Jan I Stenmark wrote:Can anyone else recall a prediction that I heard about this issue. I’m no meteorologist and may not get this quite right but hopefully someone will fill in the gaps.
The prediction went as follows:
1. Temperature rises
2. Arctic polar ice melts
3. Northern North Atlantic becomes less salty
4. The salinity induced circulation of the warm waters from the Gulf to Northern Europe slows or stops.
5. Northern Europe becomes substantially colder than at present. More like BC, Ontario or Quebec.
6. Winter sport enters an era of unprecedented demand due to an 8 month season and perfect snow on a daily basis (Ok, I made that bit up)

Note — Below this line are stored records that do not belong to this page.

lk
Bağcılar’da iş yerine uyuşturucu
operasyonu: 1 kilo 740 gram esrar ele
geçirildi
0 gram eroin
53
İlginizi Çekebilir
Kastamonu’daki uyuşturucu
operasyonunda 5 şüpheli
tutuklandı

So can any one corroborate this memory? If so it could well be that warm for the globe would mean cooler for Northern Europe. Not sure what the impact would be on The States & Canada?
Happy pondering
Jan
There's a bunch of scenarios presented and I recognise some elements of that. Some ocean currents, Gulf stream and the North Atlantic Drift have warming effects on nearby landmasses. Without those currents those landmasses would cool, probably by a couple of degrees. The salt content, IIRC, is effected by evaporation as these flows move, so the present effect is to increase salinity, consequently without the flow salinity would decrease.
But, IIRC, a more immediate issue is actually increasing salinity in tidal estuaries etc.
I'd not assume just because it's colder on average it's going to benefit winter sports, you'd need a low variance as well and precipitation of course.